Fair size raccoon Zach--- did you skin the stinker.

Keep after'em.

awprint:


----------



## prairiewolf (Feb 19, 2012)

Congrats !!


----------



## Ruger (Jan 22, 2011)

way to go!!!!!


----------



## hassell (Feb 9, 2010)

Congrats. - keep at it.


----------



## 220swift (Mar 2, 2011)

You've broken the ice, now you're starting a whole new adventure. The trapping adventure will be a part of the rest of your life. Good luck and may all your chains always be tight.


----------



## azpredatorhunter (Jul 24, 2012)

Sweet...


----------



## youngdon (Mar 10, 2010)

Nice work Zach !


----------



## jswift (Dec 24, 2012)

Congrats on "breaking the ice" !


----------



## Chasin Fur (Jan 28, 2013)

Way to go!!!!


----------



## zachW (Feb 17, 2012)

I thought about skinning the skunk its odd butt ive all ways eanted a skunk hat since I was a little kid. And yeah catching that raccoon really boosted my spirit

Sent from my SAMSUNG-SGH-I547 using Tapatalk


----------



## Spanky (Apr 8, 2010)

Congrats. on the catch, couple clothes pins in the back pocket usually will help with skunks.


----------



## NattyB1 (Jan 21, 2012)

If you scratch your computer screen you can smell the skunk. Congrats.


----------



## jimmy shutt (Jun 2, 2013)

nice work, cool skunk


----------



## zachW (Feb 17, 2012)

Skunks dont bug me im immune

Sent from my SAMSUNG-SGH-I547 using Tapatalk


----------



## NattyB (Jan 5, 2012)

Zach, You're one tough Texan. We Northernors cringe like small children when they turn tail to us.


----------



## dwtrees (Mar 5, 2012)

NattyB said:


> Zach, You're one tough Texan. We Northernors cringe like small children when they turn tail to us.

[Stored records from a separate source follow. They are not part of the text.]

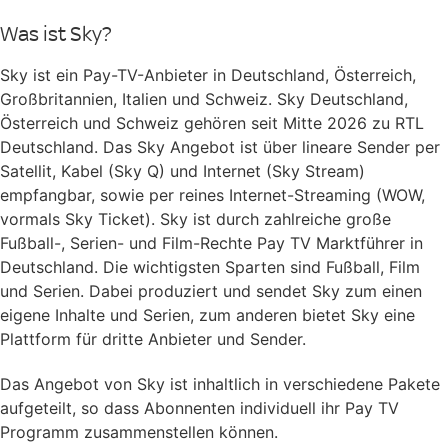
Was ist Sky?
Sky ist ein Pay-TV-Anbieter in Deutschland, Österreich,
Großbritannien, Italien und Schweiz. Sky Deutschland,
Österreich und Schweiz gehören seit Mitte 2026 zu RTL
Deutschland. Das Sky Angebot ist über lineare Sender per
Satellit, Kabel (Sky Q) und Internet (Sky Stream)
empfangbar, sowie per reines Internet-Streaming (WOW,
vormals Sky Ticket). Sky ist durch zahlreiche große
Fußball-, Serien- und Film-Rechte Pay TV Marktführer in
Deutschland. Die wichtigsten Sparten sind Fußball, Film
und Serien. Dabei produziert und sendet Sky zum einen
eigene Inhalte und Serien, zum anderen bietet Sky eine
Plattform für dritte Anbieter und Sender.
Das Angebot von Sky ist inhaltlich in verschiedene Pakete
aufgeteilt, so dass Abonnenten individuell ihr Pay TV
Programm zusammenstellen können.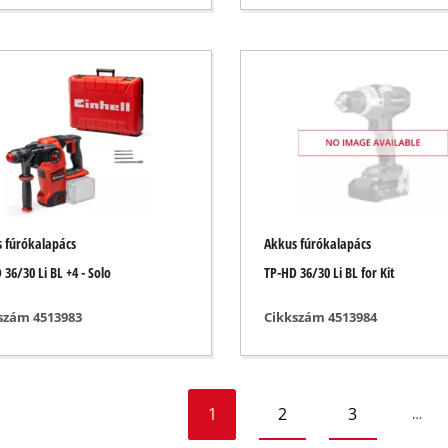
özök
zközök
álók
tők
 fúrókalapács
Akkus fúrókalapács
 36/30 Li BL +4 - Solo
TP-HD 36/30 Li BL for Kit
szám 4513983
Cikkszám 4513984
1
2
3
…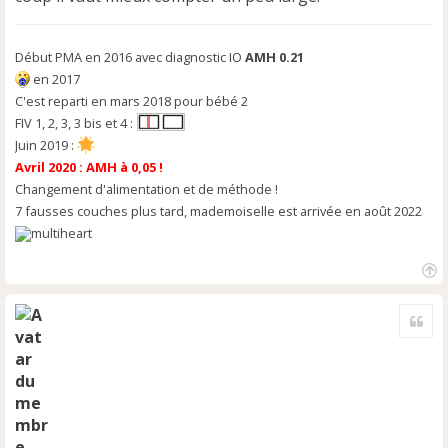
Début PMA en 2016 avec diagnostic IO
AMH 0.21
en 2017
C'est reparti en mars 2018 pour bébé 2
FIV 1, 2, 3, 3 bis et 4 :
Juin 2019 :
Avril 2020 : AMH à 0,05 !
Changement d'alimentation et de méthode !
7 fausses couches plus tard, mademoiselle est arrivée en août 2022
H
a
Cite
u
t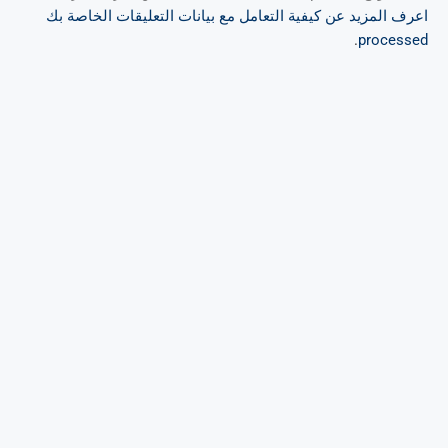
اعرف المزيد عن كيفية التعامل مع بيانات التعليقات الخاصة بك
.
processed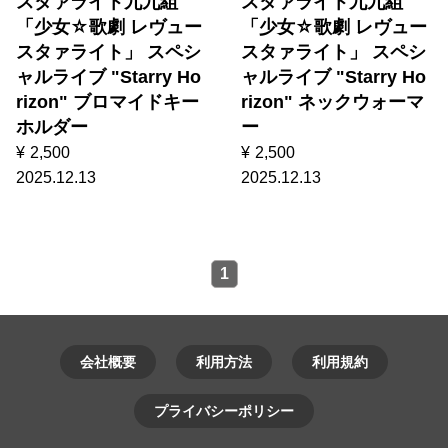
スタァライト九九組
スタァライト九九組
「少女☆歌劇 レヴュー
「少女☆歌劇 レヴュー
スタァライト」 スペシ
スタァライト」 スペシ
ャルライブ "Starry Ho
ャルライブ "Starry Ho
rizon" ブロマイドキー
rizon" ネックウォーマ
ホルダー
ー
¥
2,500
¥
2,500
2025.12.13
2025.12.13
1
会社概要
利用方法
利用規約
プライバシーポリシー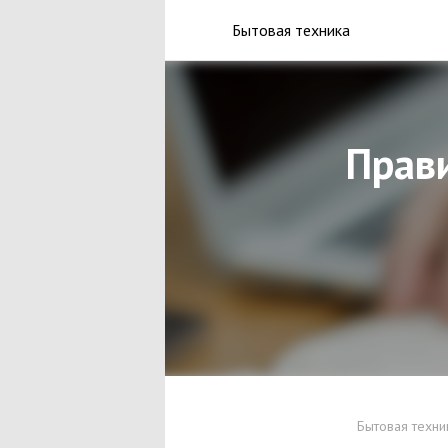
Бытовая техника
Прави
Бытовая техни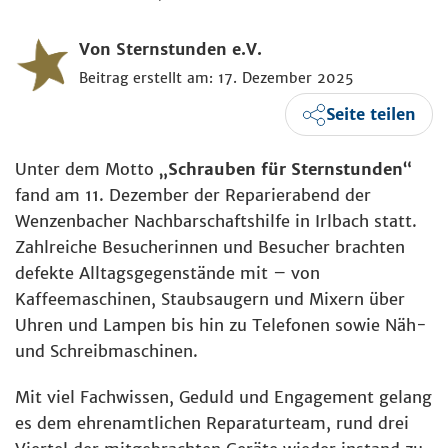
Von Sternstunden e.V.
Beitrag erstellt am: 17. Dezember 2025
Seite teilen
Unter dem Motto
„Schrauben für Sternstunden“
fand am 11. Dezember der Reparierabend der
Wenzenbacher Nachbarschaftshilfe in Irlbach statt.
Zahlreiche Besucherinnen und Besucher brachten
defekte Alltagsgegenstände mit – von
Kaffeemaschinen, Staubsaugern und Mixern über
Uhren und Lampen bis hin zu Telefonen sowie Näh-
und Schreibmaschinen.
Mit viel Fachwissen, Geduld und Engagement gelang
es dem ehrenamtlichen Reparaturteam, rund drei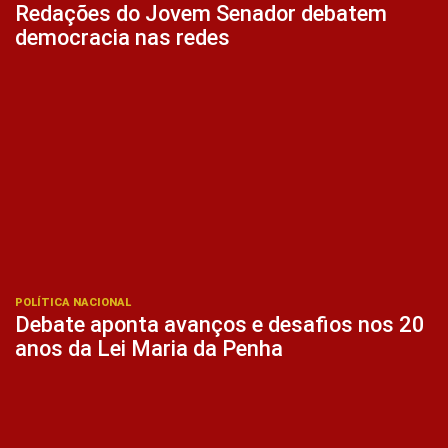
Redações do Jovem Senador debatem
democracia nas redes
POLÍTICA NACIONAL
Debate aponta avanços e desafios nos 20
anos da Lei Maria da Penha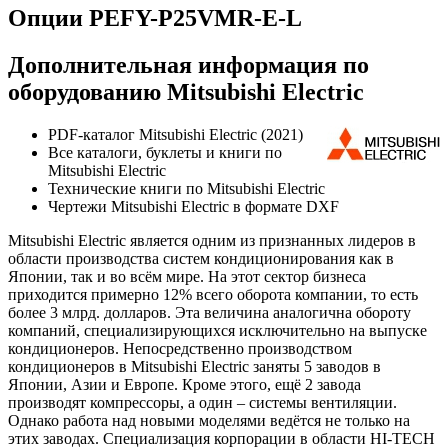
Опции PEFY-P25VMR-E-L
Дополнительная информация по
оборудованию Mitsubishi Electric
PDF-каталог Mitsubishi Electric (2021)
Все каталоги, буклеты и книги по
Mitsubishi Electric
Технические книги по Mitsubishi Electric
Чертежи Mitsubishi Electric в формате DXF
Mitsubishi Electric является одним из признанных лидеров в
области производства систем кондиционирования как в
Японии, так и во всём мире. На этот сектор бизнеса
приходится примерно 12% всего оборота компании, то есть
более 3 млрд. долларов. Эта величина аналогична обороту
компаний, специализирующихся исключительно на выпуске
кондиционеров. Непосредственно производством
кондиционеров в Mitsubishi Electric заняты 5 заводов в
Японии, Азии и Европе. Кроме этого, ещё 2 завода
производят компрессоры, а один – системы вентиляции.
Однако работа над новыми моделями ведётся не только на
этих заводах. Специализация корпорации в области HI-TECH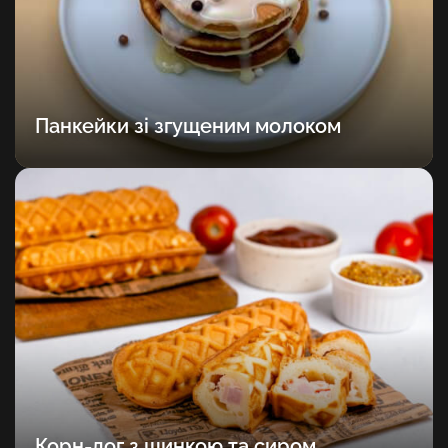
Панкейки зі згущеним молоком
Корн-дог з шинкою та сиром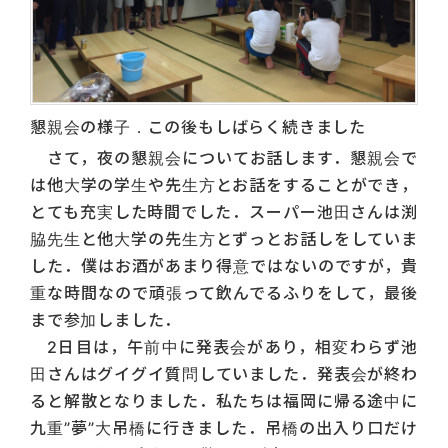
懇親会の様子．この後もしばらく続きました
さて，夜の懇親会についてお話します．懇親会で
は他大学の学生や先生方とお話をすることができ，
とても充実した時間でした．スーパー池田さんは渕
脇先生と他大学の先生方とずっとお話しをしていま
した．僕はお酒があまり得意ではないのですが，貴
重な時間なので頑張って飲んでるふりをして，最後
まで参加しました．
2日目は，午前中に発表会があり，相変わらず池
田さんはグイグイ質問していました．発表会が終わ
ると解散となりました．私たちは福岡に帰る途中に
九重”夢”大吊橋に行きました．吊橋の出入り口だけ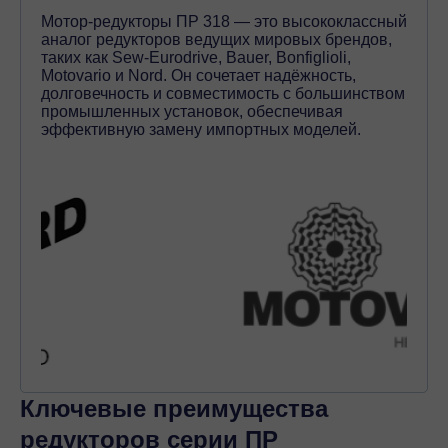
Мотор-редукторы ПР 318 — это высококлассный
аналог редукторов ведущих мировых брендов,
таких как Sew-Eurodrive, Bauer, Bonfiglioli,
Motovario и Nord. Он сочетает надёжность,
долговечность и совместимость с большинством
промышленных установок, обеспечивая
эффективную замену импортных моделей.
Ключевые преимущества
редукторов серии ПР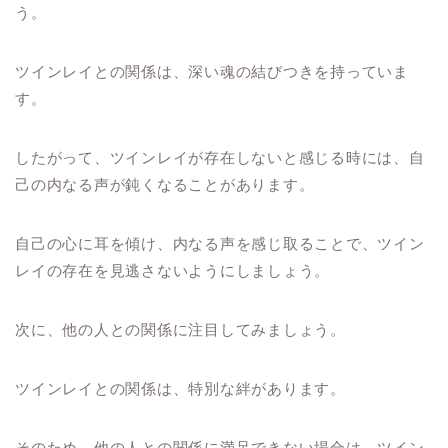
う。
ツインレイとの関係は、深い魂の結びつきを持っていま
す。
したがって、ツインレイが存在しないと感じる時には、自
己の内なる声が鈍くなることがあります。
自己の心に耳を傾け、内なる声を感じ取ることで、ツイン
レイの存在を見逃さないようにしましょう。
次に、他の人との関係に注目してみましょう。
ツインレイとの関係は、特別な絆があります。
そのため、他の人との関係に満足できない場合は、ツイン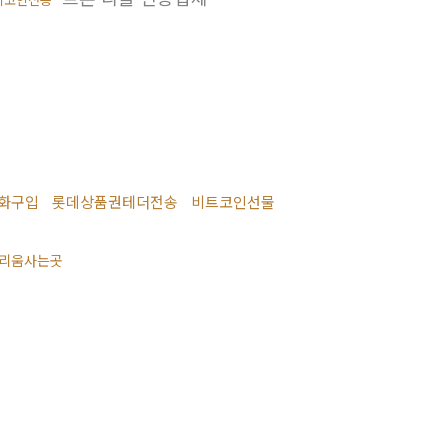
 원화구입
롯데상품권테더전송
비트코인선물
리움사는곳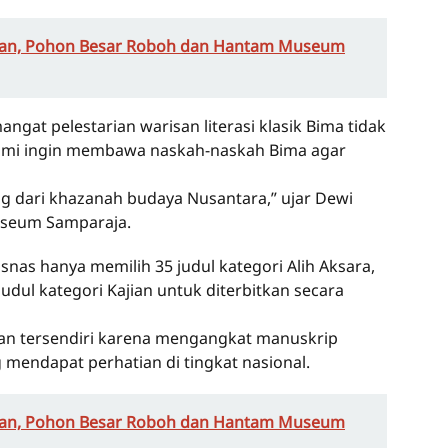
gan, Pohon Besar Roboh dan Hantam Museum
ngat pelestarian warisan literasi klasik Bima tidak
Kami ingin membawa naskah-naskah Bima agar
ng dari khazanah budaya Nusantara,” ujar Dewi
useum Samparaja.
snas hanya memilih 35 judul kategori Alih Aksara,
judul kategori Kajian untuk diterbitkan secara
ikan tersendiri karena mengangkat manuskrip
g mendapat perhatian di tingkat nasional.
gan, Pohon Besar Roboh dan Hantam Museum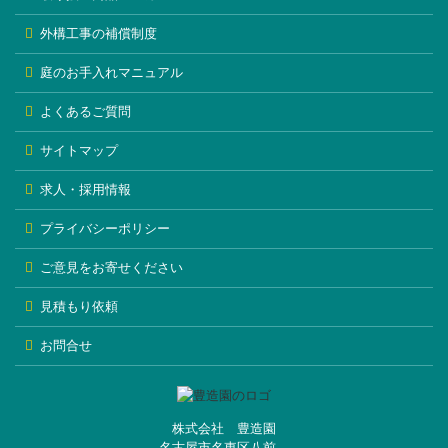
外構工事の補償制度
庭のお手入れマニュアル
よくあるご質問
サイトマップ
求人・採用情報
プライバシーポリシー
ご意見をお寄せください
見積もり依頼
お問合せ
株式会社 豊造園
名古屋市名東区八前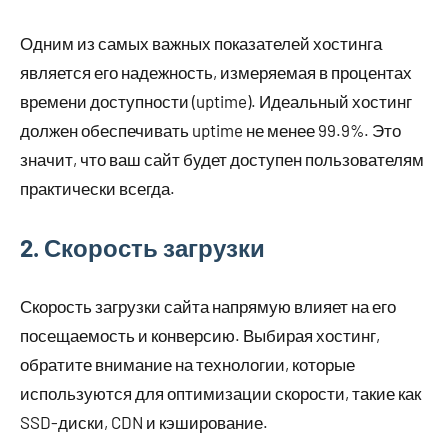
Одним из самых важных показателей хостинга
является его надежность, измеряемая в процентах
времени доступности (uptime). Идеальный хостинг
должен обеспечивать uptime не менее 99.9%. Это
значит, что ваш сайт будет доступен пользователям
практически всегда.
2. Скорость загрузки
Скорость загрузки сайта напрямую влияет на его
посещаемость и конверсию. Выбирая хостинг,
обратите внимание на технологии, которые
используются для оптимизации скорости, такие как
SSD-диски, CDN и кэширование.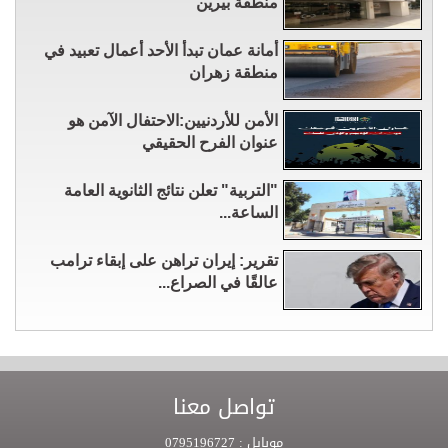
منطقة بيرين
أمانة عمان تبدأ الأحد أعمال تعبيد في
منطقة زهران
الأمن للأردنيين:الاحتفال الآمن هو
عنوان الفرح الحقيقي
"التربية" تعلن نتائج الثانوية العامة
الساعة...
تقرير: إيران تراهن على إبقاء ترامب
عالقًا في الصراع...
تواصل معنا
موبايل :
0795196727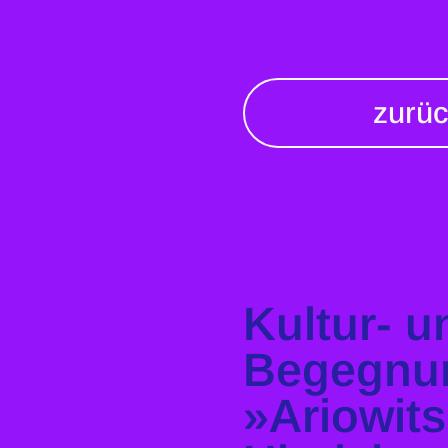
zurü
Kultur- 
Begegnu
»Ariowit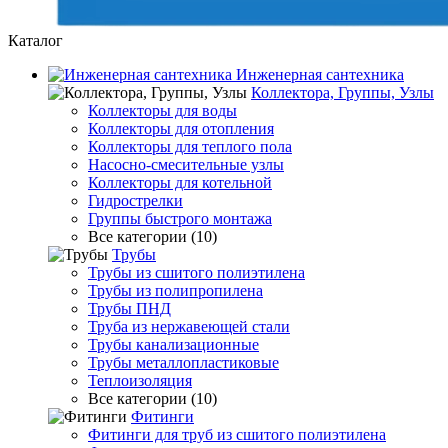
Каталог
Инженерная сантехника
Коллектора, Группы, Узлы
Коллекторы для воды
Коллекторы для отопления
Коллекторы для теплого пола
Насосно-смесительные узлы
Коллекторы для котельной
Гидрострелки
Группы быстрого монтажа
Все категории (10)
Трубы
Трубы из сшитого полиэтилена
Трубы из полипропилена
Трубы ПНД
Труба из нержавеющей стали
Трубы канализационные
Трубы металлопластиковые
Теплоизоляция
Все категории (10)
Фитинги
Фитинги для труб из сшитого полиэтилена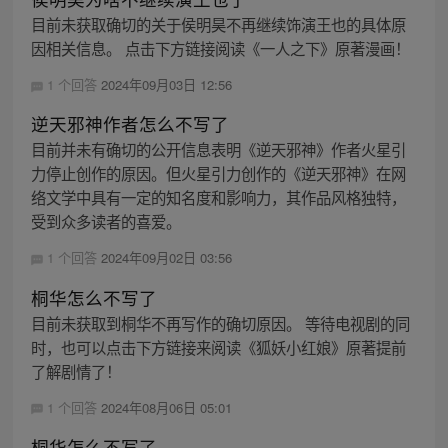
目前未获取确切的关于侯明昊不再继续饰演王也的具体原
因相关信息。 点击下方链接阅读《一人之下》原著漫画！
1 个回答
2024年09月03日 12:56
逆天邪神作者怎么不写了
目前并未有确切的公开信息表明《逆天邪神》作者火星引
力停止创作的原因。但火星引力创作的《逆天邪神》在网
络文学中具有一定的知名度和影响力，其作品风格独特，
受到众多读者的喜爱。
1 个回答
2024年09月02日 03:56
桐华怎么不写了
目前未获取到桐华不再写作的确切原因。 等待电视剧的同
时，也可以点击下方链接来阅读《狐妖小红娘》原著提前
了解剧情了！
1 个回答
2024年08月06日 05:01
桐华怎么不写了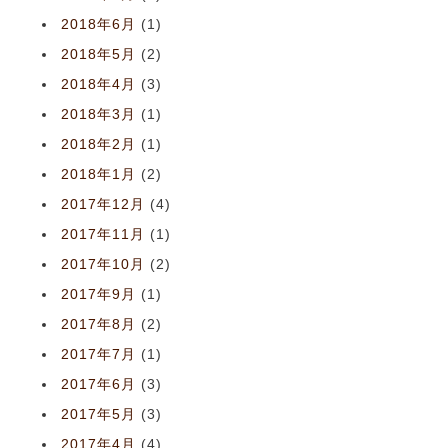
2018年6月
(1)
2018年5月
(2)
2018年4月
(3)
2018年3月
(1)
2018年2月
(1)
2018年1月
(2)
2017年12月
(4)
2017年11月
(1)
2017年10月
(2)
2017年9月
(1)
2017年8月
(2)
2017年7月
(1)
2017年6月
(3)
2017年5月
(3)
2017年4月
(4)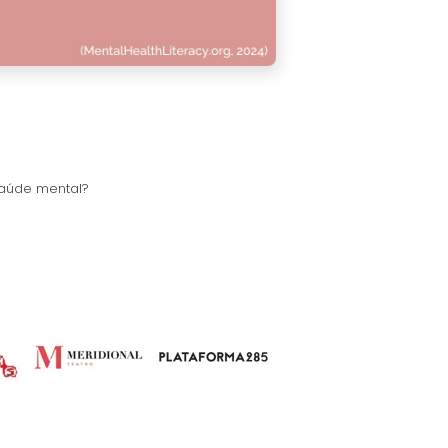
aúde mental?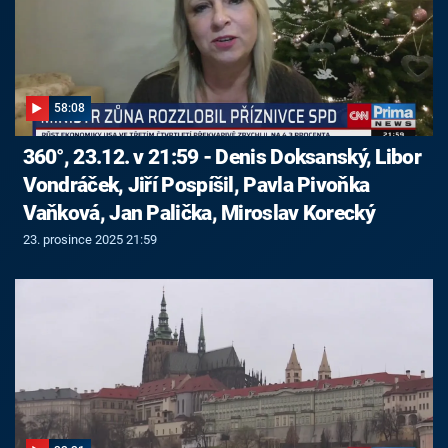
58:08
360°, 23.12. v 21:59 - Denis Doksanský, Libor
Vondráček, Jiří Pospíšil, Pavla Pivoňka
Vaňková, Jan Palička, Miroslav Korecký
23. prosince 2025 21:59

and then we run like crazy to get away.


----------



## zachW (Feb 17, 2012)

I had a really good pig dog that hated skunks so ive been sprayed so many times I guess it finally burned out my sniffer lol

Sent from my SAMSUNG-SGH-I547 using Tapatalk


----------



## NattyB (Jan 5, 2012)

Had a skunk by my boy's rabbit hutch early one morning last September. I hissed at it and it just hunkered down and looked at me. Took a stick from the wood pile and heaved it at it a good 20 yards away. ....Just missed the little bugger. He spun so fast as the stick hit, there would have been no way I would dodge the spray if I was close.

Set a live trap for it, but they stopped rooting for grubs once the frost came. Never did catch him...which was also fine with me.


----------



## zachW (Feb 17, 2012)

We killed 15 in a 2 Months in my parents barn that got smelly

Sent from my SAMSUNG-SGH-I547 using Tapatalk


----------